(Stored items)
+ + +

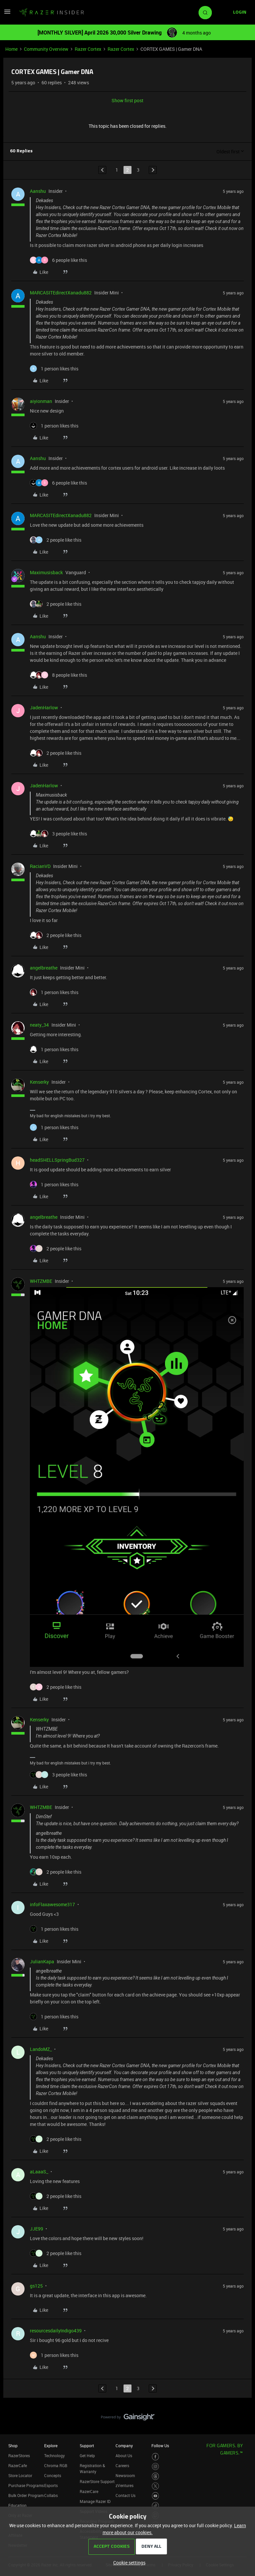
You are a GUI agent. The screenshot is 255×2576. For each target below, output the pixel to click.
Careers (122, 2465)
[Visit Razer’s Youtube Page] (155, 2496)
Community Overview (46, 49)
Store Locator (20, 2475)
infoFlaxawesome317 (52, 1904)
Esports (51, 2485)
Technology (54, 2455)
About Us (124, 2455)
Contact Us (125, 2495)
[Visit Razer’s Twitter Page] (155, 2486)
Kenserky (39, 1082)
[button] (7, 14)
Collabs (51, 2495)
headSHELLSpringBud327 (57, 1160)
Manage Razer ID (95, 2501)
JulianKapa (42, 1961)
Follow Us (160, 2445)
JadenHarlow (44, 707)
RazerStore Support (97, 2481)
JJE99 (36, 2228)
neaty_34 (39, 1025)
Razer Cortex (88, 49)
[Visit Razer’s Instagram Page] (155, 2466)
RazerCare (89, 2491)
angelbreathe (43, 968)
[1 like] (54, 368)
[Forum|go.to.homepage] (51, 12)
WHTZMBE (41, 1281)
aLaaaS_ (39, 2171)
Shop (13, 2445)
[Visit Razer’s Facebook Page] (155, 2457)
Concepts (52, 2475)
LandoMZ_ (41, 2049)
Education (17, 2505)
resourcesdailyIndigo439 (56, 2330)
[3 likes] (58, 833)
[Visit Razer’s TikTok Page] (155, 2506)
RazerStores (19, 2455)
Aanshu (38, 191)
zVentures (124, 2485)
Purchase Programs (26, 2485)
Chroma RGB (55, 2465)
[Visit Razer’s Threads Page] (155, 2476)
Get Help (87, 2455)
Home (11, 49)
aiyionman (41, 401)
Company (124, 2445)
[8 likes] (58, 674)
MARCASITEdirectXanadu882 (61, 292)
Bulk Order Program (25, 2495)
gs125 (36, 2286)
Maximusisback (46, 572)
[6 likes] (58, 260)
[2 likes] (55, 539)
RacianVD (40, 866)
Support (87, 2445)
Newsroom (125, 2475)
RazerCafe (17, 2465)
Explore (50, 2445)
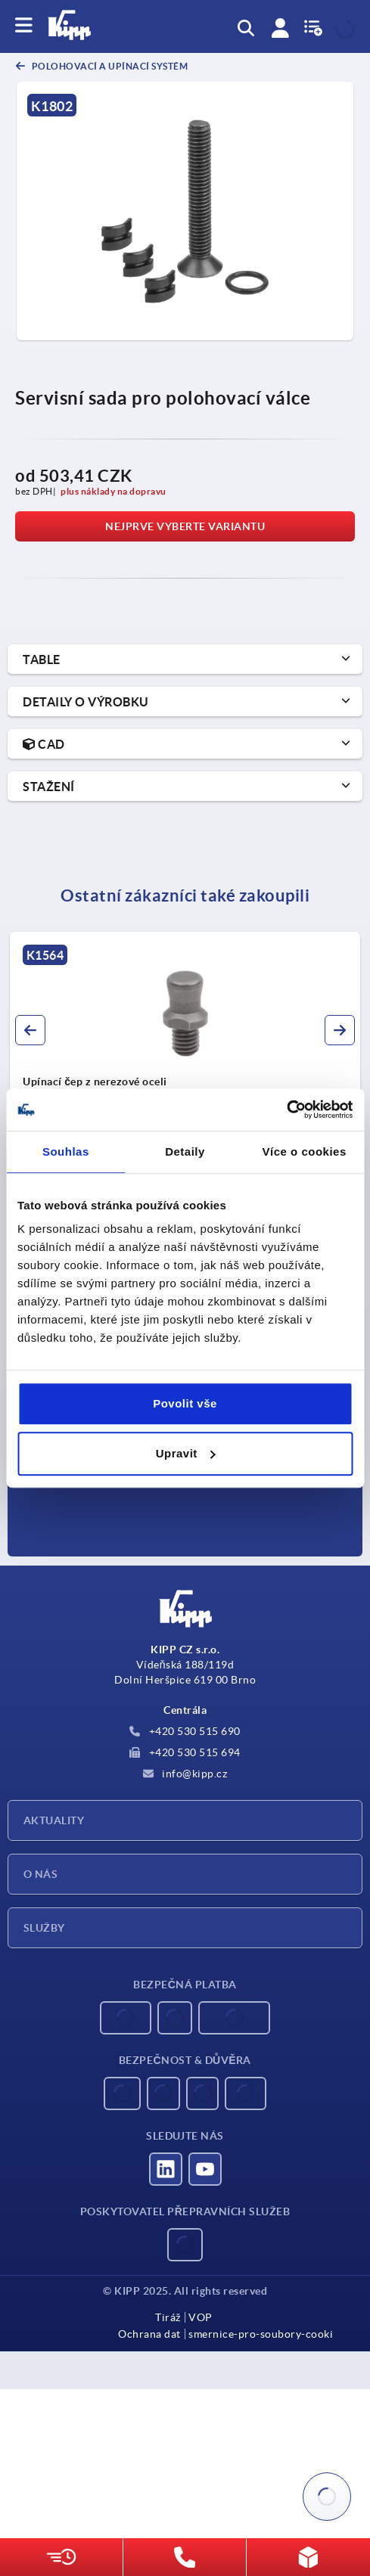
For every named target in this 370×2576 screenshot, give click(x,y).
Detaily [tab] (185, 1151)
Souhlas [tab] (65, 1151)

+ + +

Pull out every line holding "click" from the records above, and copy it.

You are a GUI agent. The screenshot is 255×2576. For each target below, output the pixel to click.
For every named target in this 370×2576 screenshot, give click(x,y).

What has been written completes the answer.